70 C xy access 2022-01-11 2022-01-14 2022-01-20 0
71 C xy access 2022-01-11 2022-01-14 2022-01-21 0
72 C xy access 2022-01-11 2022-01-14 2022-01-22 0
73 C xy access 2022-01-11 2022-01-14 2022-01-23 0
74 C xy access 2022-01-11 2022-01-14 2022-01-24 0
Now, all we need to do is do a groupby per day, and voila!

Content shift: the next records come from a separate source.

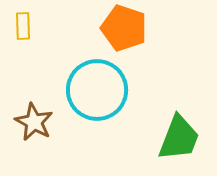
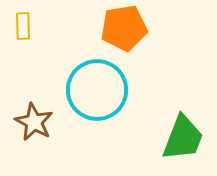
orange pentagon: rotated 27 degrees counterclockwise
green trapezoid: moved 4 px right
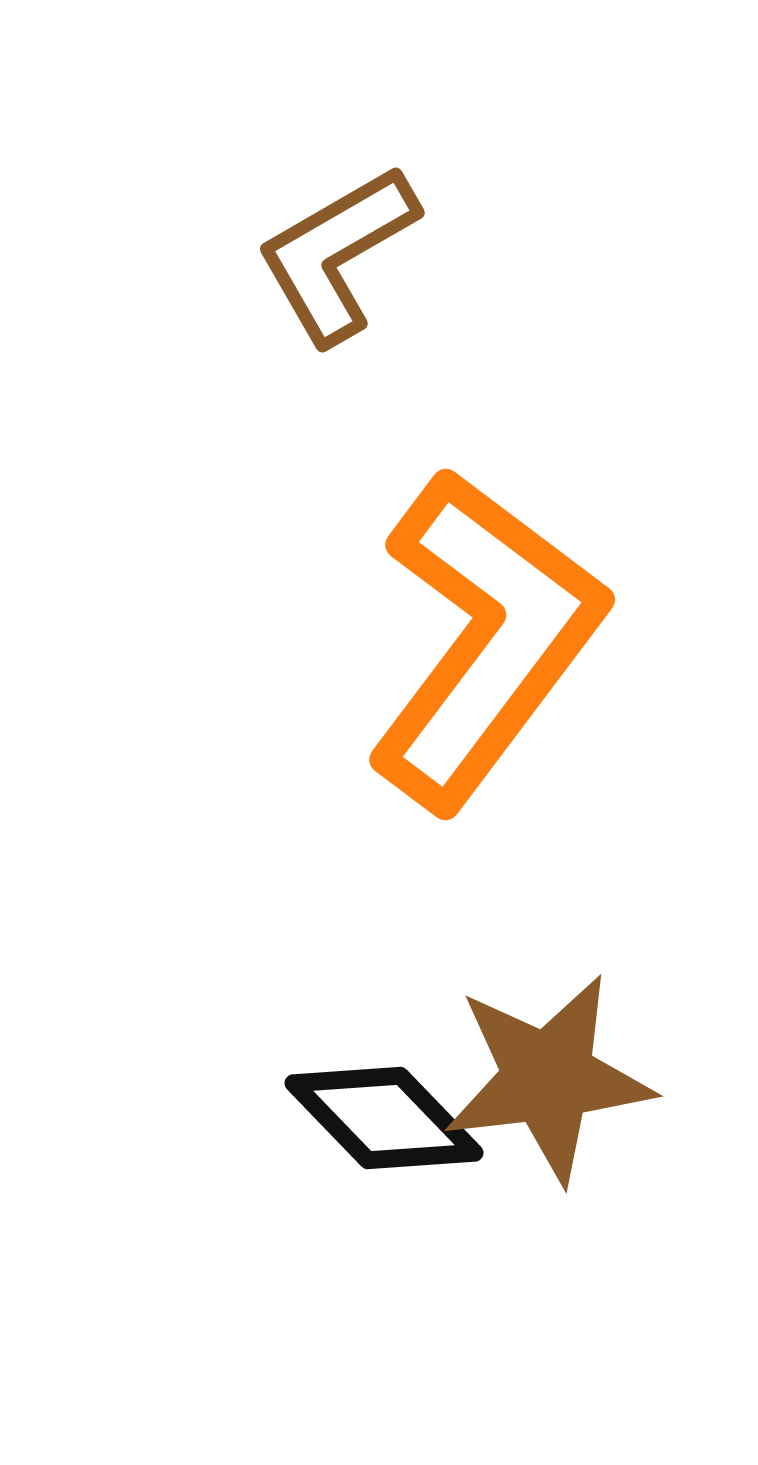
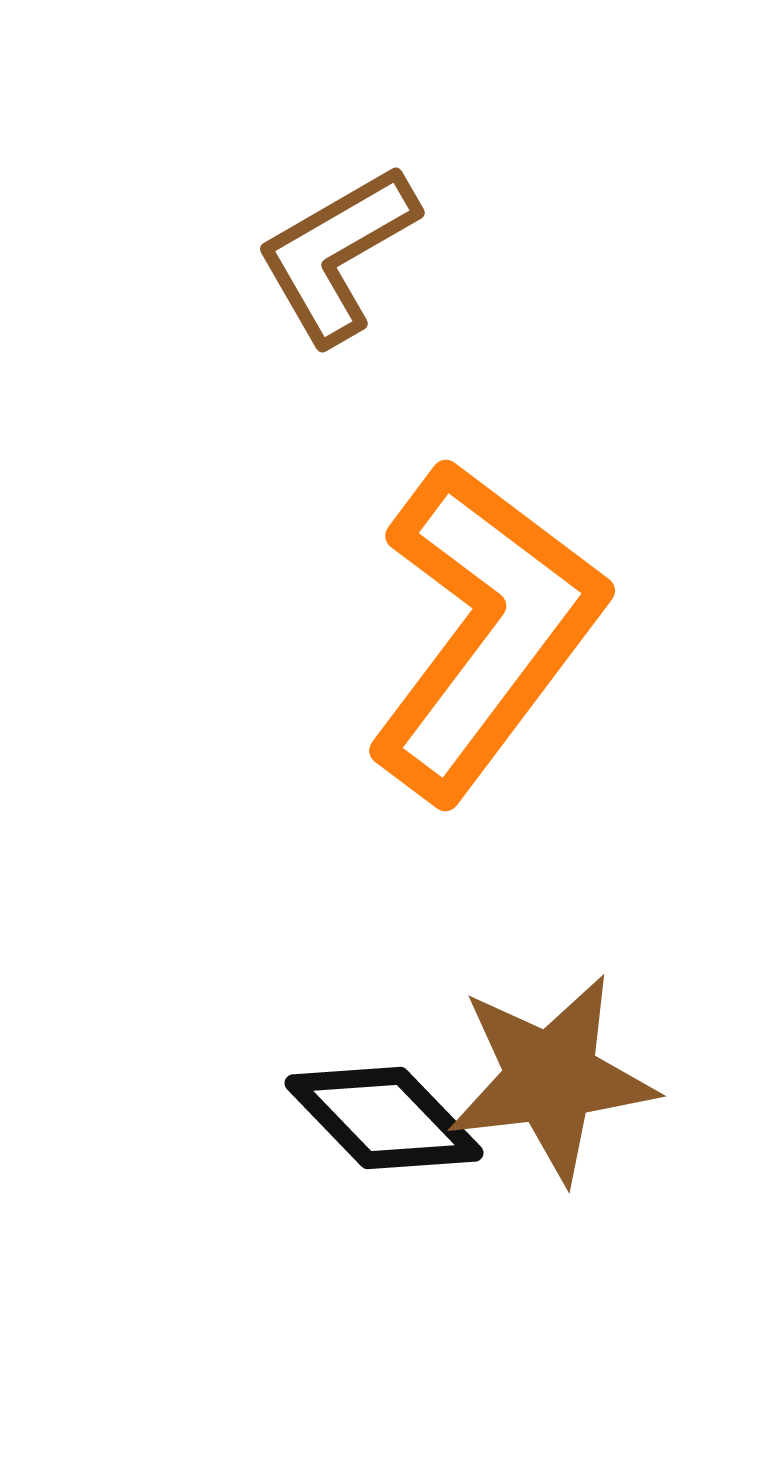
orange L-shape: moved 9 px up
brown star: moved 3 px right
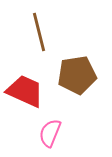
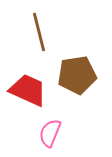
red trapezoid: moved 3 px right, 1 px up
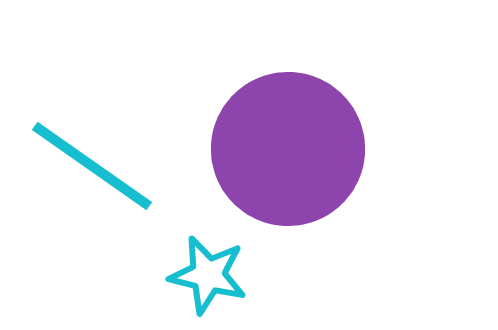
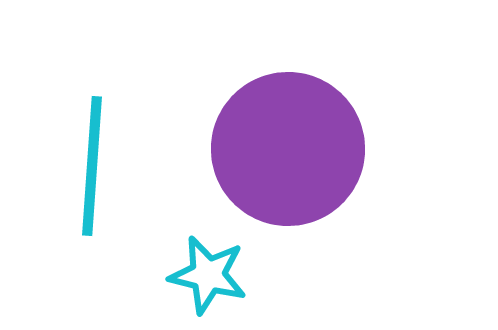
cyan line: rotated 59 degrees clockwise
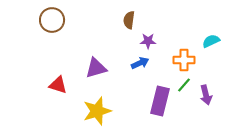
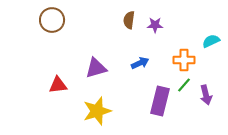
purple star: moved 7 px right, 16 px up
red triangle: rotated 24 degrees counterclockwise
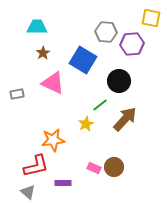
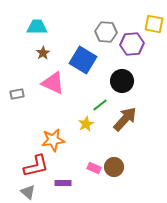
yellow square: moved 3 px right, 6 px down
black circle: moved 3 px right
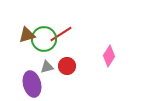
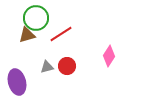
green circle: moved 8 px left, 21 px up
purple ellipse: moved 15 px left, 2 px up
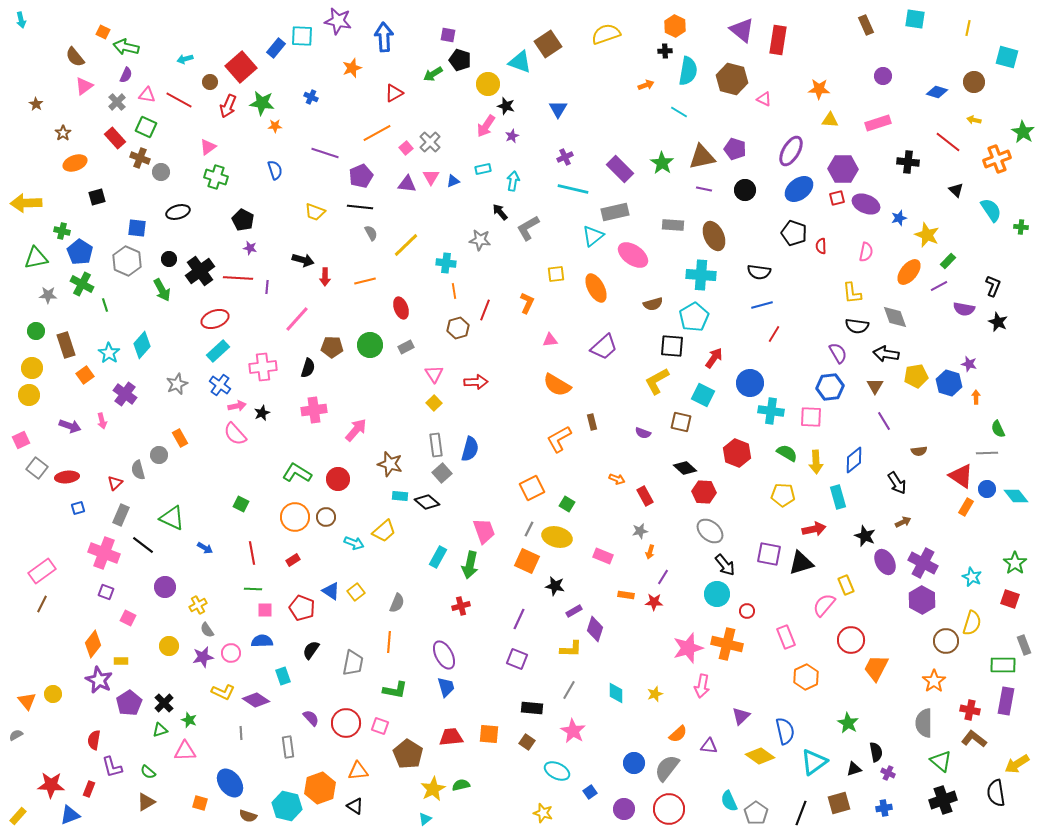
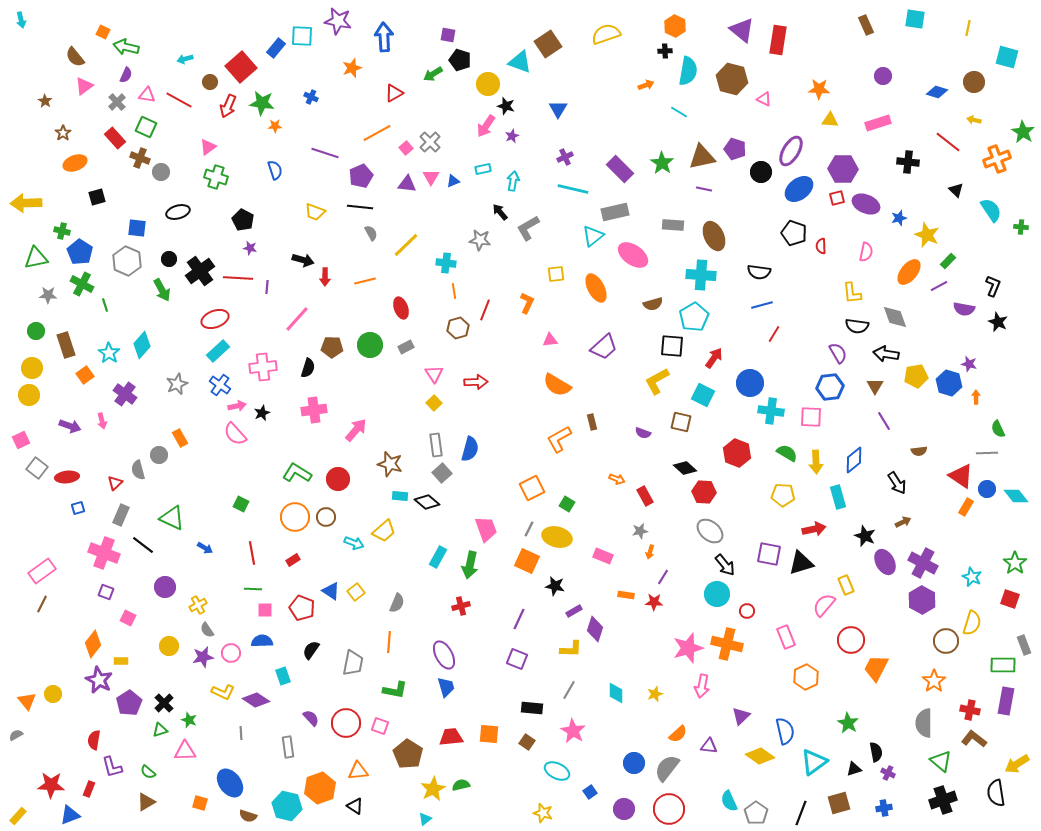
brown star at (36, 104): moved 9 px right, 3 px up
black circle at (745, 190): moved 16 px right, 18 px up
pink trapezoid at (484, 531): moved 2 px right, 2 px up
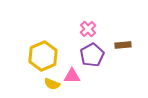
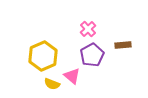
pink triangle: rotated 42 degrees clockwise
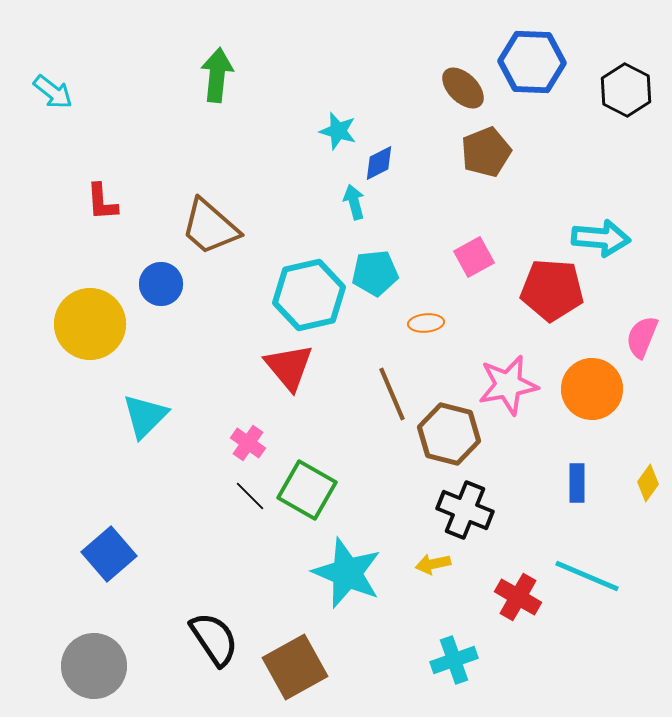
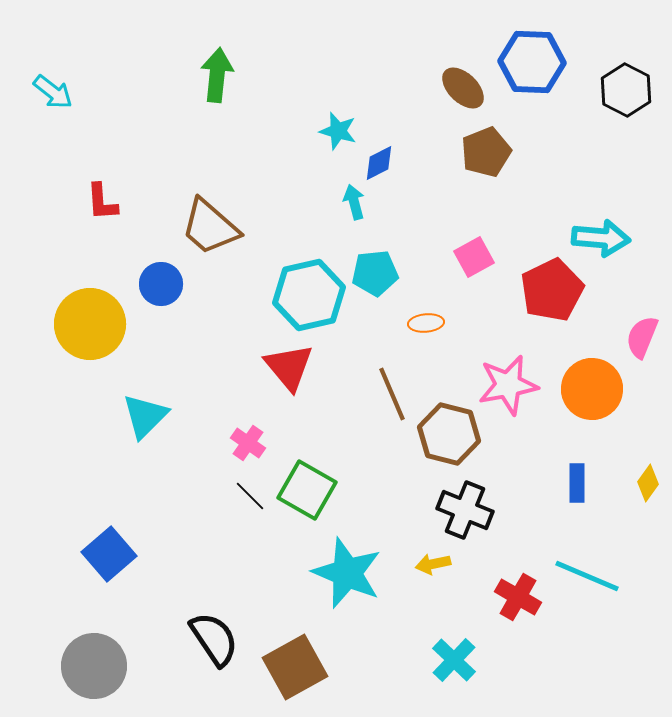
red pentagon at (552, 290): rotated 30 degrees counterclockwise
cyan cross at (454, 660): rotated 27 degrees counterclockwise
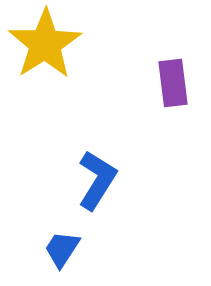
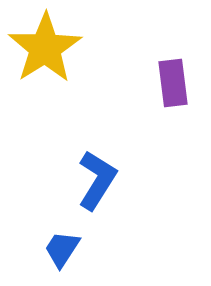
yellow star: moved 4 px down
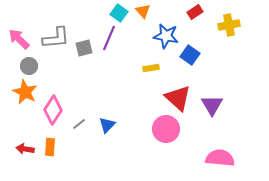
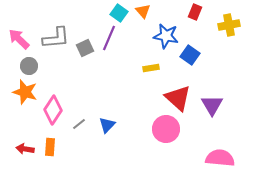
red rectangle: rotated 35 degrees counterclockwise
gray square: moved 1 px right; rotated 12 degrees counterclockwise
orange star: rotated 10 degrees counterclockwise
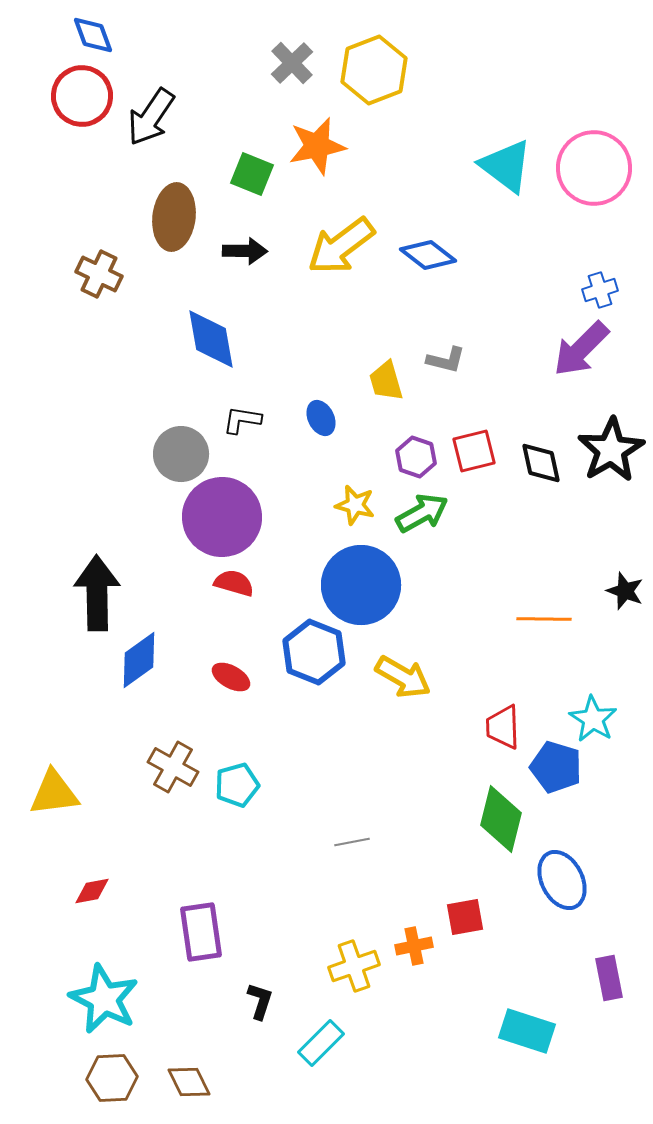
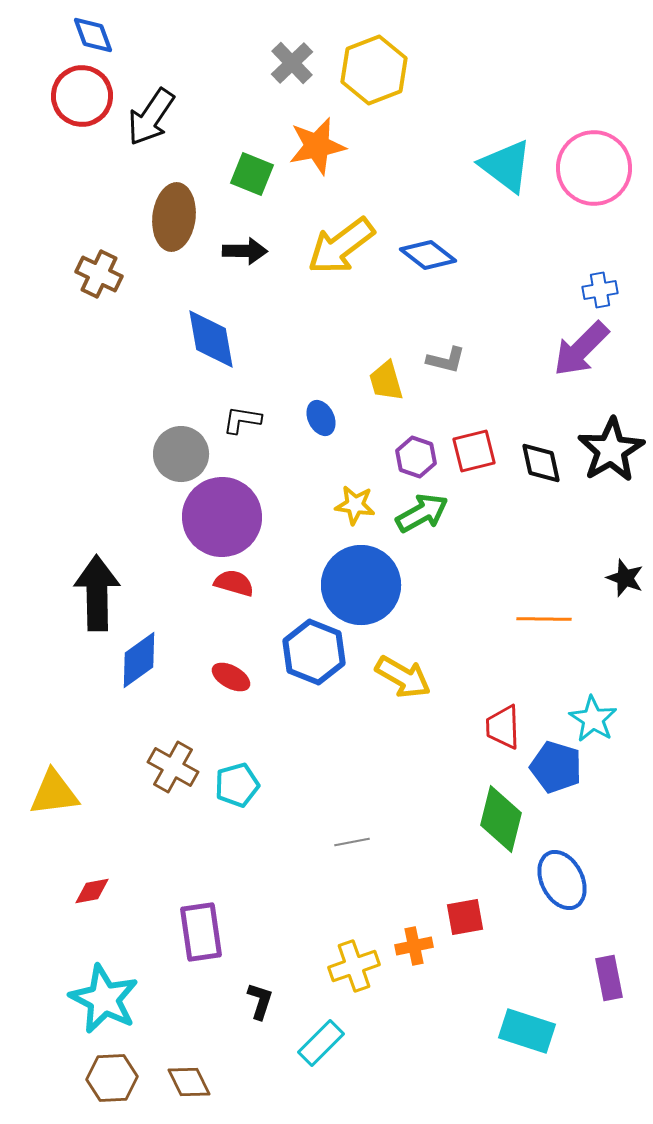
blue cross at (600, 290): rotated 8 degrees clockwise
yellow star at (355, 505): rotated 6 degrees counterclockwise
black star at (625, 591): moved 13 px up
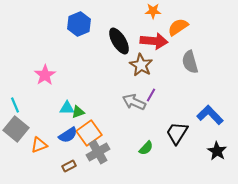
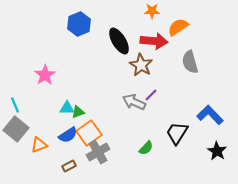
orange star: moved 1 px left
purple line: rotated 16 degrees clockwise
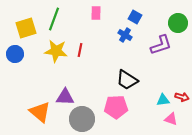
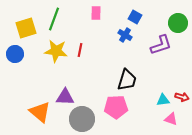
black trapezoid: rotated 105 degrees counterclockwise
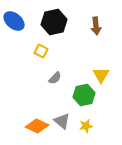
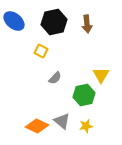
brown arrow: moved 9 px left, 2 px up
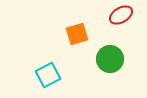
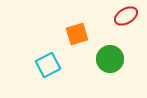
red ellipse: moved 5 px right, 1 px down
cyan square: moved 10 px up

pdf_final = pdf4[['Dates', 'User', 'License', 'Status', 'Num-License']].groupby('Dates')['Num-License'].sum().reset_index().sort_values(['Dates'], ascending=True).reset_index(drop=True)
# here's the final dataframe
Dates Num-License
0 2022-01-10 1
1 2022-01-11 3
2 2022-01-12 3
3 2022-01-13 3
4 2022-01-14 3
5 2022-01-15 1
6 2022-01-16 1
7 2022-01-17 1
8 2022-01-18 1
9 2022-01-19 1
10 2022-01-20 1
11 2022-01-21 2
12 2022-01-22 2
13 2022-01-23 2
14 2022-01-24 2
If you need to retain user level info as well, then just add the user col in the last groupby. Also, to replicate your results, remove the last row when creating the dataframe.